(Items from a data source)
^^^^

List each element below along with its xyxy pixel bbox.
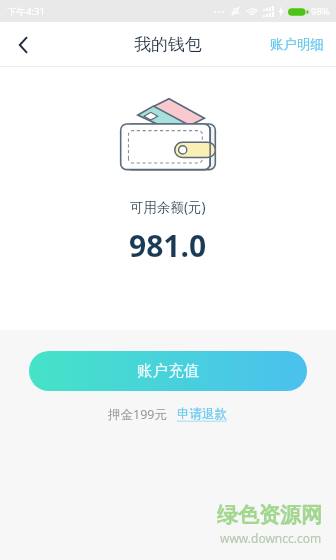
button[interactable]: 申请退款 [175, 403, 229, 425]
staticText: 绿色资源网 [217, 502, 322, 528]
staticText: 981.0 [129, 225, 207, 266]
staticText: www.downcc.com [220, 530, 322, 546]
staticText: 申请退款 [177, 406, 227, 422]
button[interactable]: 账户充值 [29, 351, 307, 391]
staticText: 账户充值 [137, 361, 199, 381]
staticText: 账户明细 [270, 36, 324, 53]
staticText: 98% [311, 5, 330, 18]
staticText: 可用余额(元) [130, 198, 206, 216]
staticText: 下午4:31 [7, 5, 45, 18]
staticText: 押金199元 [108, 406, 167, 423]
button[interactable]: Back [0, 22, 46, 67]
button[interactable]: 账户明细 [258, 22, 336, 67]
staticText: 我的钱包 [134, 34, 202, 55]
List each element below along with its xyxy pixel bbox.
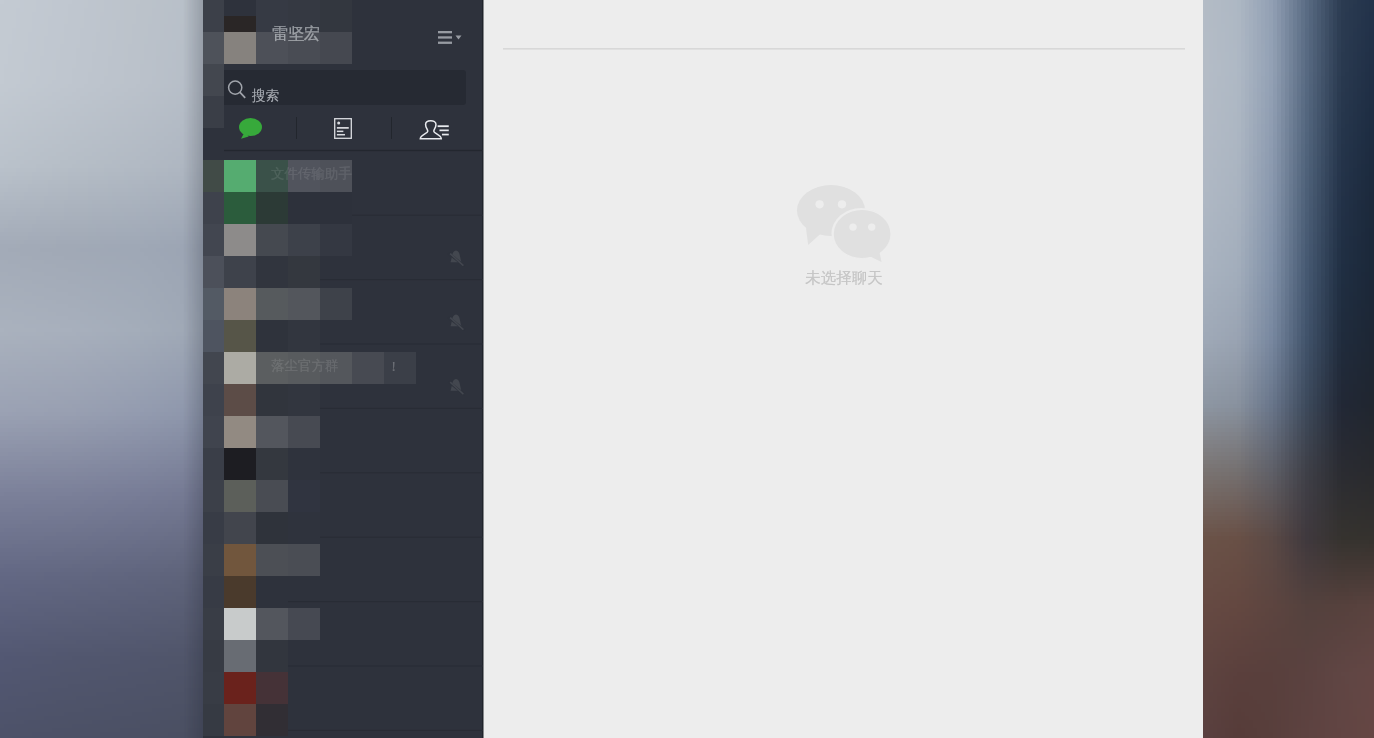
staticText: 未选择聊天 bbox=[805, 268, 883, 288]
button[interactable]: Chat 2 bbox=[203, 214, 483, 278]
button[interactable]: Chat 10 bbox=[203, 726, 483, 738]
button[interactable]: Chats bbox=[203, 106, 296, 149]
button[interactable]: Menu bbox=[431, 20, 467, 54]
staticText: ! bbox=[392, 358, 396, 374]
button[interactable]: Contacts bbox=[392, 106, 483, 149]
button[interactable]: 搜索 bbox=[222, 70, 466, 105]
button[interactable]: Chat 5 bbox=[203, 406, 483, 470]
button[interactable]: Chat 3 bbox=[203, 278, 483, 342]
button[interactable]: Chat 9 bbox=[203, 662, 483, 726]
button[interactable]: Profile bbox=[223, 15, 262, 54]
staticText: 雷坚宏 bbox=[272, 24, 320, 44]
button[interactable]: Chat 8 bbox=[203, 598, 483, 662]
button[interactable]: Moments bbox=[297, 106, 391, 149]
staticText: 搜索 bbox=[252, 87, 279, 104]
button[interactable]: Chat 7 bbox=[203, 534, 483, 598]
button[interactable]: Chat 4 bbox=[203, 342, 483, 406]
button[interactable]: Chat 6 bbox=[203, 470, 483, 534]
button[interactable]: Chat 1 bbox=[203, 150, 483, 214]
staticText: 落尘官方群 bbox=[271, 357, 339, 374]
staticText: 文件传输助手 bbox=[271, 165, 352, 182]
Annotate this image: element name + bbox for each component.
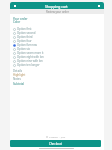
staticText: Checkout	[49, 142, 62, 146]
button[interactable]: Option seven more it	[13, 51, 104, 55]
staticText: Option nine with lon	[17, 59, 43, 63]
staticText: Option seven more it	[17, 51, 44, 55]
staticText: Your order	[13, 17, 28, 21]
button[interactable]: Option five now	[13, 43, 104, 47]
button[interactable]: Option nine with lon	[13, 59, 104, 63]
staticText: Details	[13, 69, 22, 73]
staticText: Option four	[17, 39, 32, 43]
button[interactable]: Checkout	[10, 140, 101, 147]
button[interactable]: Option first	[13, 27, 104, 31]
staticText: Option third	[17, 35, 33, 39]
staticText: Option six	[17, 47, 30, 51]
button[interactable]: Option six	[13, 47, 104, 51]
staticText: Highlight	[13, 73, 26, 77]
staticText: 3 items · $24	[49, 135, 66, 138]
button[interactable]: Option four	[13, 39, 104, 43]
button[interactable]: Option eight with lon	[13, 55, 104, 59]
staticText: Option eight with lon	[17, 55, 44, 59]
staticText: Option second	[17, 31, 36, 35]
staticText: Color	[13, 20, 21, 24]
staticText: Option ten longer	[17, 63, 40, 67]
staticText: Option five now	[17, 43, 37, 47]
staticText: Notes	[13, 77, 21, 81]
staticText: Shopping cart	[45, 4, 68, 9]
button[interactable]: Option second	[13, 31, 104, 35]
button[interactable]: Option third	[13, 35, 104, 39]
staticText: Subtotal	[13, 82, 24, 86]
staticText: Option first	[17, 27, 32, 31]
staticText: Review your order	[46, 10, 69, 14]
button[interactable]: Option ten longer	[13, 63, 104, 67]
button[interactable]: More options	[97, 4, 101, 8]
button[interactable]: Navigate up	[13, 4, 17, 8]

^^^^

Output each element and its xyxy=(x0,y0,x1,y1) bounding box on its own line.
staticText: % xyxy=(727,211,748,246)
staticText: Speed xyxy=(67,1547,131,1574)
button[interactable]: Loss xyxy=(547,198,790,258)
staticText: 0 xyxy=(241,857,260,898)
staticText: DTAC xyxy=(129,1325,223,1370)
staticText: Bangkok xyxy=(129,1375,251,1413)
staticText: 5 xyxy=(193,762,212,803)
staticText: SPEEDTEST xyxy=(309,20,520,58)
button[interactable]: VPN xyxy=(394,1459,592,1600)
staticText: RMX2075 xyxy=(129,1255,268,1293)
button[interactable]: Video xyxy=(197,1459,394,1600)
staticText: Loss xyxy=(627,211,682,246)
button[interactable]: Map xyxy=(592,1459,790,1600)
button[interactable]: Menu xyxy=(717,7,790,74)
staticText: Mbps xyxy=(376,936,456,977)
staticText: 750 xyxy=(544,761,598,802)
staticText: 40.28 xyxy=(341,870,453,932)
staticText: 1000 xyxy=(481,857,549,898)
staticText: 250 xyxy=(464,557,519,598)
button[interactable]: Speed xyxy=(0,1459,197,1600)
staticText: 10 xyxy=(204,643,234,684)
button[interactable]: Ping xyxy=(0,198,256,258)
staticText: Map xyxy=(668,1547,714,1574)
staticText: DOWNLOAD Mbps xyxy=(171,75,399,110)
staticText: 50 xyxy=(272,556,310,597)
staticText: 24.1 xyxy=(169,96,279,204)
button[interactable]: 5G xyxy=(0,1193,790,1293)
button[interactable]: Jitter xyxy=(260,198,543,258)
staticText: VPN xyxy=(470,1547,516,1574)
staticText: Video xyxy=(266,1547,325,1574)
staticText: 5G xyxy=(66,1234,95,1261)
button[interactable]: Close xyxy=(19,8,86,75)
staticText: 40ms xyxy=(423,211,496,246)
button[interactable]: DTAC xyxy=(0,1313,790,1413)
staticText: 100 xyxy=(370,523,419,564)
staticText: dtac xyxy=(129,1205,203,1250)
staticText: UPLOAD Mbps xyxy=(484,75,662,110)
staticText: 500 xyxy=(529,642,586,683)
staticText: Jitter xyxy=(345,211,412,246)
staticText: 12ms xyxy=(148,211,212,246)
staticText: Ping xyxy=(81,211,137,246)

^^^^

DESCRIPTION OF THE TASK: Above are entries; state the number of lines among them that contain "Menu", and nothing else.

ANSWER TO THIS PROBLEM: 2